5c. When does the maximum surface area under 220 DU occur for 1996?

5d. Quantitatively, how do the maxima for 1992 and 1996 compare to the 1978-94 average amounts for the southern hemisphere surface area under the 220 DU contour?


6. Describe four sources of data that have been used to characterize the Antarctic ozone hole.


7a. What is the primary reason for the seasonal breakup of the Antarctic ozone hole?

7b. Do all vertical regions of the ozone hole recover at the same time? Explain why or why not.


Ozone Hole Theory

1a. What is a polar stratospheric cloud?

1b. Discuss the basic characteristics of Type I and II PSCs

1c. What causes the more rapid sedimentation velocities of Type II PSCs and what consequences does this have for the southern hemisphere polar vortex?

1d. What months show the greatest frequency in Type II PSCs in the Antarctic? Why is this possible?

1e. How is the formation and growth of PSCs monitored?

1f. Is the duration and impact of Type II PSCs the same in the northern hemisphere? Explain.


2a. What is a fundamental difference between homogeneous and heterogeneous stratospheric processes?

2b. Why are heterogeneous processes so important to understand ozone loss?

2c. What are "denoxification" and "denitrification"? What part do they play in the development of the ozone hole?


3a. What chemical species accounts for the greatest ozone loss during the hole period?

3b. How is this species formed?

3c. What percentage of ozone loss is attributable to this species?


4. What two components are necessary to produce photochemical destruction of ozone through ClO-ClO catalytic processes? What role does each play?


Explain the role of each of the following on ozone loss:

5a. PSCs

5b. sunlight

5c. reservoir species, ClONO2 and HCl


6. What is the significance of enhanced ClO values in the southern hemisphere polar vortex measured during July, August, and September 1992.

6b. Why do the ClONO2 amounts in the polar vortex decrease from July to September in the same year?


7a. List the conditions necessary to form the ozone hole and what part each plays.

7b. Can an ozone hole form in the north polar regions? Explain.


Arctic Ozone

1a. What did aircraft and ozonesonde data indicate about ozone loss in the Arctic from 1988 to 1995?

1b. Was an ozone hole comparable to that seen in the Antarctic present over the Arctic from 1988 to 1995? Explain.


2a. When were large ozone losses first recorded over the Arctic?

2b. What is the proposed explanation for the large Arctic ozone loss in 1996-97?


3. Explain the climatic differences between the Arctic and Antarctic that favor ozone loss in the southern hemisphere.

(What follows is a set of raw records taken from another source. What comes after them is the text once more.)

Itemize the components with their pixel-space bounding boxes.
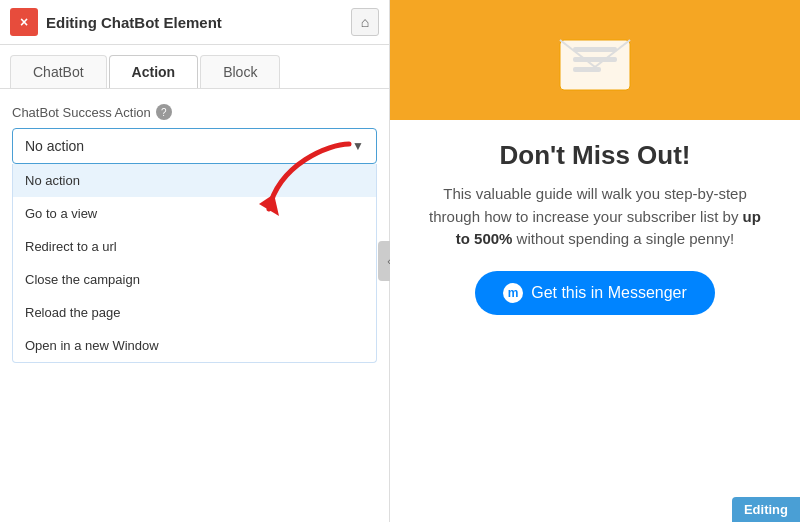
tab-block[interactable]: Block	[200, 55, 280, 88]
right-panel: Don't Miss Out! This valuable guide will…	[390, 0, 800, 522]
dropdown-item-reload-page[interactable]: Reload the page	[13, 296, 376, 329]
dropdown-item-open-new-window[interactable]: Open in a new Window	[13, 329, 376, 362]
dropdown-item-redirect-url[interactable]: Redirect to a url	[13, 230, 376, 263]
close-button[interactable]: ×	[10, 8, 38, 36]
field-label: ChatBot Success Action ?	[12, 104, 377, 120]
dropdown-list: No action Go to a view Redirect to a url…	[12, 164, 377, 363]
messenger-cta-button[interactable]: m Get this in Messenger	[475, 271, 715, 315]
messenger-logo-icon: m	[503, 283, 523, 303]
messenger-cta-label: Get this in Messenger	[531, 284, 687, 302]
envelope-icon	[555, 25, 635, 95]
promo-text-before: This valuable guide will walk you step-b…	[429, 185, 747, 225]
dropdown-select[interactable]: No action ▼	[12, 128, 377, 164]
promo-text: This valuable guide will walk you step-b…	[420, 183, 770, 251]
dropdown-container: No action ▼ No action Go to a view Redir…	[12, 128, 377, 363]
home-button[interactable]: ⌂	[351, 8, 379, 36]
dropdown-selected-value: No action	[25, 138, 84, 154]
svg-rect-5	[573, 47, 617, 52]
svg-rect-6	[573, 57, 617, 62]
promo-content: Don't Miss Out! This valuable guide will…	[390, 120, 800, 522]
svg-rect-7	[573, 67, 601, 72]
home-icon: ⌂	[361, 14, 369, 30]
dropdown-item-no-action[interactable]: No action	[13, 164, 376, 197]
editing-badge: Editing	[732, 497, 800, 522]
tabs-container: ChatBot Action Block	[0, 55, 389, 89]
dropdown-item-goto-view[interactable]: Go to a view	[13, 197, 376, 230]
panel-title: Editing ChatBot Element	[46, 14, 343, 31]
chevron-down-icon: ▼	[352, 139, 364, 153]
promo-header	[390, 0, 800, 120]
panel-header: × Editing ChatBot Element ⌂	[0, 0, 389, 45]
tab-chatbot[interactable]: ChatBot	[10, 55, 107, 88]
tab-action[interactable]: Action	[109, 55, 199, 88]
help-icon[interactable]: ?	[156, 104, 172, 120]
left-panel: × Editing ChatBot Element ⌂ ChatBot Acti…	[0, 0, 390, 522]
panel-content: ChatBot Success Action ? No action ▼ No …	[0, 89, 389, 522]
promo-title: Don't Miss Out!	[420, 140, 770, 171]
dropdown-item-close-campaign[interactable]: Close the campaign	[13, 263, 376, 296]
promo-text-after: without spending a single penny!	[512, 230, 734, 247]
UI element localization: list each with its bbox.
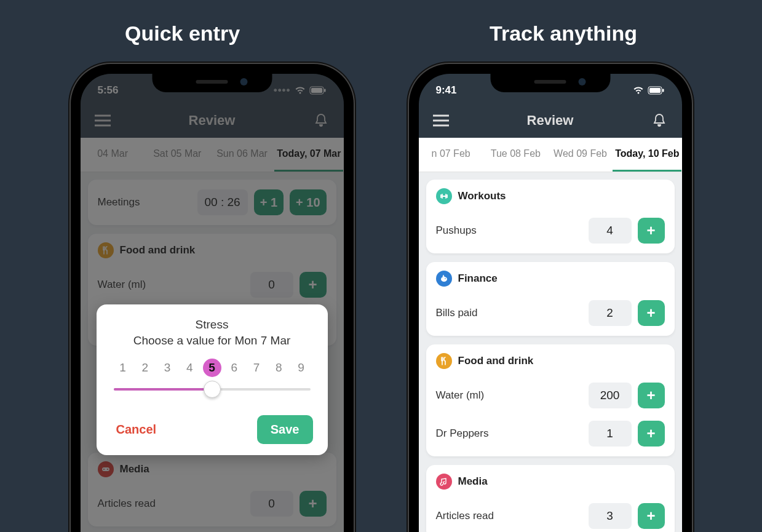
menu-icon[interactable] [432, 112, 450, 129]
scale-8[interactable]: 8 [269, 359, 288, 377]
row-label: Water (ml) [436, 389, 485, 402]
value-box[interactable]: 3 [589, 503, 632, 529]
scale-4[interactable]: 4 [180, 359, 199, 377]
date-tab[interactable]: Tue 08 Feb [483, 138, 548, 172]
notch [152, 73, 272, 92]
card-food: Food and drink Water (ml) 200 + Dr Peppe… [426, 344, 675, 456]
scale-1[interactable]: 1 [114, 359, 132, 377]
notch [490, 73, 610, 92]
dumbbell-icon [436, 188, 452, 204]
scale-3[interactable]: 3 [158, 359, 177, 377]
row-label: Pushups [436, 224, 477, 237]
status-time: 9:41 [436, 84, 457, 97]
scale-6[interactable]: 6 [225, 359, 244, 377]
slider-thumb[interactable] [204, 381, 221, 398]
screen-right: 9:41 Review [419, 74, 682, 532]
scale-7[interactable]: 7 [247, 359, 266, 377]
value-box[interactable]: 200 [589, 383, 632, 408]
save-button[interactable]: Save [257, 415, 313, 444]
row-label: Articles read [436, 510, 494, 522]
date-tab-active[interactable]: Today, 10 Feb [613, 138, 681, 172]
modal-overlay[interactable] [81, 74, 344, 532]
row-label: Bills paid [436, 307, 478, 319]
scale-9[interactable]: 9 [292, 359, 311, 377]
add-button[interactable]: + [638, 383, 665, 408]
date-tab[interactable]: n 07 Feb [419, 138, 483, 172]
piggy-icon [436, 271, 452, 287]
scale-2[interactable]: 2 [136, 359, 154, 377]
add-button[interactable]: + [638, 218, 665, 244]
svg-point-9 [441, 277, 447, 282]
date-tabs: n 07 Feb Tue 08 Feb Wed 09 Feb Today, 10… [419, 138, 682, 172]
value-box[interactable]: 2 [589, 300, 632, 326]
modal-title: Stress [111, 318, 313, 332]
stress-modal: Stress Choose a value for Mon 7 Mar 1 2 … [97, 304, 328, 455]
scale-row: 1 2 3 4 5 6 7 8 9 [111, 359, 313, 377]
heading-quick-entry: Quick entry [125, 22, 240, 46]
cancel-button[interactable]: Cancel [111, 416, 162, 443]
phone-frame-right: 9:41 Review [409, 64, 692, 532]
value-box[interactable]: 1 [589, 421, 632, 447]
battery-icon [648, 86, 665, 95]
phone-frame-left: 5:56 •••• Review [71, 64, 354, 532]
card-finance: Finance Bills paid 2 + [426, 262, 675, 336]
card-title: Media [458, 475, 488, 488]
content-area: Workouts Pushups 4 + [419, 172, 682, 532]
date-tab[interactable]: Wed 09 Feb [548, 138, 613, 172]
scale-5-selected[interactable]: 5 [203, 359, 221, 377]
utensils-icon [436, 353, 452, 369]
modal-subtitle: Choose a value for Mon 7 Mar [111, 334, 313, 347]
add-button[interactable]: + [638, 503, 665, 529]
card-title: Food and drink [458, 355, 534, 367]
heading-track-anything: Track anything [490, 22, 637, 46]
value-box[interactable]: 4 [589, 218, 632, 244]
app-header: Review [419, 103, 682, 138]
screen-left: 5:56 •••• Review [81, 74, 344, 532]
svg-rect-8 [662, 89, 664, 92]
card-title: Finance [458, 272, 498, 285]
wifi-icon [633, 86, 644, 95]
add-button[interactable]: + [638, 421, 665, 447]
svg-rect-7 [649, 88, 661, 93]
row-label: Dr Peppers [436, 427, 489, 440]
slider[interactable] [114, 382, 311, 397]
card-title: Workouts [458, 190, 506, 202]
music-icon [436, 474, 452, 490]
bell-icon[interactable] [651, 112, 668, 129]
card-media: Media Articles read 3 + [426, 465, 675, 532]
add-button[interactable]: + [638, 300, 665, 326]
svg-point-10 [445, 278, 446, 279]
page-title: Review [527, 113, 574, 129]
card-workouts: Workouts Pushups 4 + [426, 180, 675, 253]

4. Explain what factors may dictate Arctic stratospheric ozone levels in the future and what impact each is likely to have.


5. What role did laboratory work play in developing a theory of ozone hole formation?


6. Why is there optimism about the disappearance of the ozone hole during the next century?




 Historical Background

1a. The Antarctic ozone hole is a region of extreme ozone loss that has been appearing annually since the 1970s. The hole begins to develop each August and culminates by early October, subsequently disappearing by early December.

1b. October column ozone amounts on the hole region are now at least 50% lower than values seen in the 1970s

1c. Ozone profiles showed an ozone decrease occurring in approximately the 15-24 km region, i.e. the lower stratosphere during the August and September period.

2a. The minimum values of the October averages from these satellite instruments are included show excellent agreement with the Halley Bay ground-based measurements.

2b. Satellite instruments need to be "ground-truthed" to be sure the measurements correspond to ground-based measurements. This gives the values more reliability.

3a. Farman et al. suggested that these large depletions were a result of the uniquely cold temperatures over Antarctica combined with the increasing burden of chlorine in the stratosphere. While the suggestion that the ozone hole results from the cold temperatures and the increasing chlorine was eventually shown to be correct, the proposed mechanism was not correct.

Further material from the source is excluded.